##### Recorded data #####
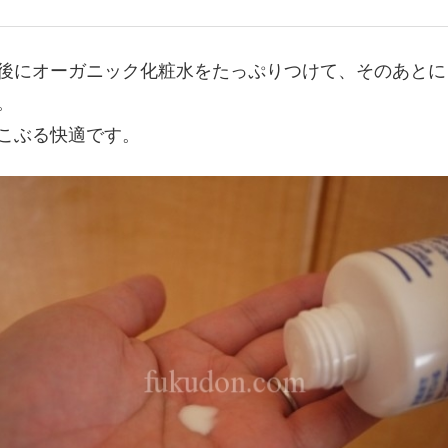
後にオーガニック化粧水をたっぷりつけて、そのあとに
。
こぶる快適です。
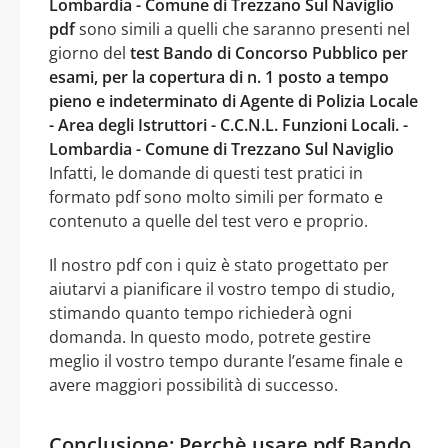
Lombardia - Comune di Trezzano Sul Naviglio
pdf
sono simili a quelli che saranno presenti nel
giorno del
test Bando di Concorso Pubblico per
esami, per la copertura di n. 1 posto a tempo
pieno e indeterminato di Agente di Polizia Locale
- Area degli Istruttori - C.C.N.L. Funzioni Locali. -
Lombardia - Comune di Trezzano Sul Naviglio
Infatti, le domande di questi test pratici in
formato pdf sono molto simili per formato e
contenuto a quelle del test vero e proprio.
Il nostro pdf con i quiz è stato progettato per
aiutarvi a pianificare il vostro tempo di studio,
stimando quanto tempo richiederà ogni
domanda. In questo modo, potrete gestire
meglio il vostro tempo durante l’esame finale e
avere maggiori possibilità di successo.
Conclusione: Perchè usare pdf Bando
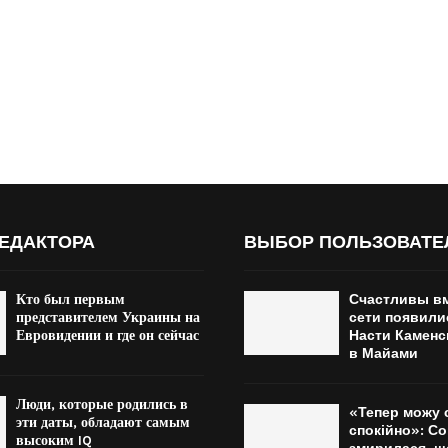
ЕДАКТОРА
ВЫБОР ПОЛЬЗОВАТЕ
Кто был первым
Счастливы вм
представителем Украины на
сети появили
Евровидении и где он сейчас
Насти Каменс
в Майами
Люди, которые родились в
«Тепер можу 
эти даты, обладают самым
спокійно»: С
высоким IQ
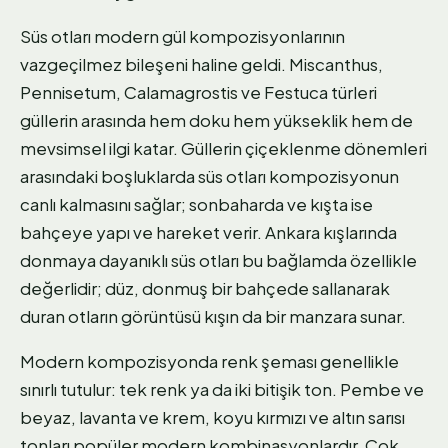
Süs otları modern gül kompozisyonlarının
vazgeçilmez bileşeni haline geldi. Miscanthus,
Pennisetum, Calamagrostis ve Festuca türleri
güllerin arasında hem doku hem yükseklik hem de
mevsimsel ilgi katar. Güllerin çiçeklenme dönemleri
arasındaki boşluklarda süs otları kompozisyonun
canlı kalmasını sağlar; sonbaharda ve kışta ise
bahçeye yapı ve hareket verir. Ankara kışlarında
donmaya dayanıklı süs otları bu bağlamda özellikle
değerlidir; düz, donmuş bir bahçede sallanarak
duran otların görüntüsü kışın da bir manzara sunar.
Modern kompozisyonda renk şeması genellikle
sınırlı tutulur: tek renk ya da iki bitişik ton. Pembe ve
beyaz, lavanta ve krem, koyu kırmızı ve altın sarısı
tonları popüler modern kombinasyonlardır. Çok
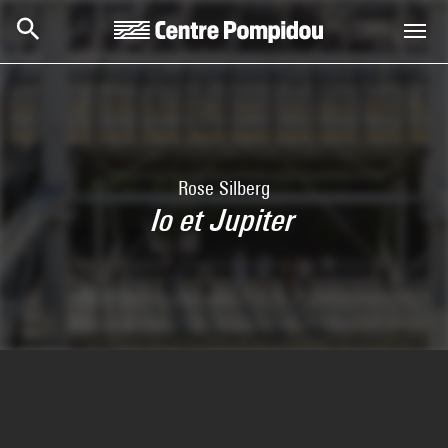
Aller au contenu principal
Centre Pompidou
Rose Silberg
Io et Jupiter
#####
§ Work task:
Each entry must be retyped word for word, with every image omitted.

§ Response area:
後にオーガニック化粧水をたっぷりつけて、そのあとに
。
こぶる快適です。
Lombardia - Comune di Trezzano Sul Naviglio
pdf
sono simili a quelli che saranno presenti nel
giorno del
test Bando di Concorso Pubblico per
esami, per la copertura di n. 1 posto a tempo
pieno e indeterminato di Agente di Polizia Locale
- Area degli Istruttori - C.C.N.L. Funzioni Locali. -
Lombardia - Comune di Trezzano Sul Naviglio
Infatti, le domande di questi test pratici in
formato pdf sono molto simili per formato e
contenuto a quelle del test vero e proprio.
Il nostro pdf con i quiz è stato progettato per
aiutarvi a pianificare il vostro tempo di studio,
stimando quanto tempo richiederà ogni
domanda. In questo modo, potrete gestire
meglio il vostro tempo durante l’esame finale e
avere maggiori possibilità di successo.
Conclusione: Perchè usare pdf Bando
ЕДАКТОРА
ВЫБОР ПОЛЬЗОВАТЕ
Кто был первым
Счастливы вм
представителем Украины на
сети появили
Евровидении и где он сейчас
Насти Каменс
в Майами
Люди, которые родились в
«Тепер можу 
эти даты, обладают самым
спокійно»: С
высоким IQ
Süs otları modern gül kompozisyonlarının
vazgeçilmez bileşeni haline geldi. Miscanthus,
Pennisetum, Calamagrostis ve Festuca türleri
güllerin arasında hem doku hem yükseklik hem de
mevsimsel ilgi katar. Güllerin çiçeklenme dönemleri
arasındaki boşluklarda süs otları kompozisyonun
canlı kalmasını sağlar; sonbaharda ve kışta ise
bahçeye yapı ve hareket verir. Ankara kışlarında
donmaya dayanıklı süs otları bu bağlamda özellikle
değerlidir; düz, donmuş bir bahçede sallanarak
duran otların görüntüsü kışın da bir manzara sunar.
Modern kompozisyonda renk şeması genellikle
sınırlı tutulur: tek renk ya da iki bitişik ton. Pembe ve
beyaz, lavanta ve krem, koyu kırmızı ve altın sarısı
tonları popüler modern kombinasyonlardır. Çok
Aller au contenu principal
Centre Pompidou
Rose Silberg
Io et Jupiter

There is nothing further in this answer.